> _Task details_
For the records below, count the lines containing the word "title" and reply with the number alone.

Document understanding data
•••

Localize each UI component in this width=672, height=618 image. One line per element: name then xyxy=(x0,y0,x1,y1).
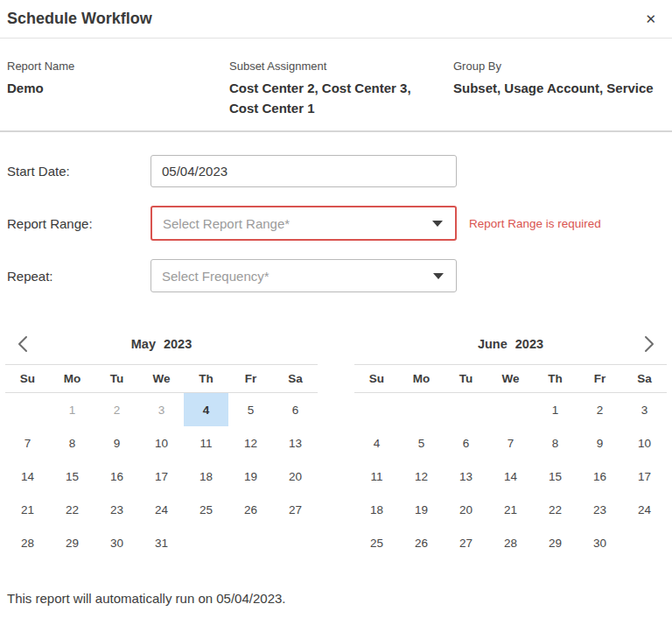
calendar-day-grid: 1234567891011121314151617181920212223242… xyxy=(5,393,318,559)
calendar-day[interactable]: 23 xyxy=(578,493,622,526)
calendar-day[interactable]: 6 xyxy=(273,393,318,426)
start-date-input[interactable] xyxy=(150,155,457,187)
repeat-placeholder: Select Frequency* xyxy=(162,269,270,284)
calendar-day[interactable]: 10 xyxy=(622,426,667,460)
start-date-row: Start Date: xyxy=(7,155,672,187)
calendar-day[interactable]: 28 xyxy=(5,526,50,559)
calendar-day[interactable]: 2 xyxy=(578,393,622,426)
calendar-day[interactable]: 13 xyxy=(273,426,318,460)
weekday-header: Fr xyxy=(578,372,622,385)
schedule-form: Start Date: Report Range: Select Report … xyxy=(0,155,672,292)
calendar-day-empty xyxy=(228,526,273,559)
calendar-day[interactable]: 21 xyxy=(5,493,50,526)
calendar-day[interactable]: 27 xyxy=(273,493,318,526)
report-range-select[interactable]: Select Report Range* xyxy=(150,206,457,241)
month-year: 2023 xyxy=(515,337,543,351)
report-range-row: Report Range: Select Report Range* Repor… xyxy=(7,206,672,241)
calendar-day[interactable]: 8 xyxy=(533,426,578,460)
calendar-day[interactable]: 25 xyxy=(354,526,399,559)
calendar-day[interactable]: 19 xyxy=(399,493,444,526)
schedule-workflow-dialog: Schedule Workflow ✕ Report Name Demo Sub… xyxy=(0,0,672,606)
weekday-header: Sa xyxy=(622,372,667,385)
calendar-day[interactable]: 12 xyxy=(399,460,444,493)
calendar-day[interactable]: 1 xyxy=(50,393,94,426)
weekday-header: Tu xyxy=(444,372,488,385)
calendar-day[interactable]: 10 xyxy=(139,426,184,460)
calendar-day[interactable]: 1 xyxy=(533,393,578,426)
prev-month-button[interactable] xyxy=(16,334,31,354)
close-icon[interactable]: ✕ xyxy=(643,11,658,27)
calendar-day-empty xyxy=(273,526,318,559)
report-range-error-message: Report Range is required xyxy=(469,217,601,230)
calendar-day[interactable]: 27 xyxy=(444,526,488,559)
calendar-day[interactable]: 26 xyxy=(399,526,444,559)
calendar-month-title: May2023 xyxy=(131,337,192,351)
calendar-day[interactable]: 12 xyxy=(228,426,273,460)
calendar-day[interactable]: 23 xyxy=(94,493,139,526)
calendar-day[interactable]: 13 xyxy=(444,460,488,493)
calendar-day[interactable]: 2 xyxy=(94,393,139,426)
calendar-day[interactable]: 15 xyxy=(533,460,578,493)
calendar-day[interactable]: 24 xyxy=(139,493,184,526)
calendar-day[interactable]: 14 xyxy=(488,460,533,493)
calendar-day[interactable]: 31 xyxy=(139,526,184,559)
calendar-day[interactable]: 29 xyxy=(533,526,578,559)
chevron-right-icon xyxy=(641,334,656,354)
calendar-day[interactable]: 11 xyxy=(354,460,399,493)
calendar-day[interactable]: 8 xyxy=(50,426,94,460)
chevron-down-icon xyxy=(433,273,444,279)
calendar-june: June2023 SuMoTuWeThFrSa 1234567891011121… xyxy=(354,324,667,559)
calendar-day[interactable]: 22 xyxy=(50,493,94,526)
group-by-value: Subset, Usage Account, Service xyxy=(453,78,665,98)
calendar-day[interactable]: 7 xyxy=(488,426,533,460)
repeat-select[interactable]: Select Frequency* xyxy=(150,259,457,292)
calendar-day[interactable]: 26 xyxy=(228,493,273,526)
calendar-day[interactable]: 30 xyxy=(578,526,622,559)
chevron-left-icon xyxy=(16,334,31,354)
weekday-header: Su xyxy=(354,372,399,385)
auto-run-note: This report will automatically run on 05… xyxy=(7,591,665,606)
calendar-day[interactable]: 17 xyxy=(622,460,667,493)
calendar-day[interactable]: 19 xyxy=(228,460,273,493)
calendar-day[interactable]: 7 xyxy=(5,426,50,460)
start-date-label: Start Date: xyxy=(7,164,150,179)
calendar-day[interactable]: 16 xyxy=(578,460,622,493)
calendar-day[interactable]: 20 xyxy=(273,460,318,493)
calendar-month-title: June2023 xyxy=(478,337,543,351)
calendar-day[interactable]: 30 xyxy=(94,526,139,559)
calendar-day[interactable]: 4 xyxy=(354,426,399,460)
weekday-header: Mo xyxy=(399,372,444,385)
calendar-day[interactable]: 18 xyxy=(354,493,399,526)
calendar-day[interactable]: 3 xyxy=(622,393,667,426)
calendar-day[interactable]: 3 xyxy=(139,393,184,426)
calendar-day[interactable]: 28 xyxy=(488,526,533,559)
calendar-may: May2023 SuMoTuWeThFrSa 12345678910111213… xyxy=(5,324,318,559)
calendar-day[interactable]: 9 xyxy=(578,426,622,460)
weekday-header: Sa xyxy=(273,372,318,385)
calendar-day[interactable]: 29 xyxy=(50,526,94,559)
calendar-day[interactable]: 6 xyxy=(444,426,488,460)
calendar-day[interactable]: 17 xyxy=(139,460,184,493)
calendar-day[interactable]: 21 xyxy=(488,493,533,526)
report-range-label: Report Range: xyxy=(7,216,150,231)
month-name: May xyxy=(131,337,156,351)
calendar-day[interactable]: 5 xyxy=(228,393,273,426)
calendar-day[interactable]: 14 xyxy=(5,460,50,493)
calendar-day[interactable]: 24 xyxy=(622,493,667,526)
calendar-may-header: May2023 xyxy=(5,324,318,364)
calendar-day[interactable]: 18 xyxy=(184,460,228,493)
calendar-day[interactable]: 16 xyxy=(94,460,139,493)
calendar-day[interactable]: 11 xyxy=(184,426,228,460)
group-by-label: Group By xyxy=(453,60,665,73)
calendar-day[interactable]: 9 xyxy=(94,426,139,460)
calendar-day[interactable]: 25 xyxy=(184,493,228,526)
calendar-day[interactable]: 5 xyxy=(399,426,444,460)
calendar-day-empty xyxy=(354,393,399,426)
calendar-day[interactable]: 22 xyxy=(533,493,578,526)
report-range-placeholder: Select Report Range* xyxy=(163,216,290,231)
weekday-header: Su xyxy=(5,372,50,385)
next-month-button[interactable] xyxy=(641,334,656,354)
calendar-day[interactable]: 15 xyxy=(50,460,94,493)
calendar-day[interactable]: 4 xyxy=(184,393,228,426)
calendar-day[interactable]: 20 xyxy=(444,493,488,526)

•••

> _Written solution_
2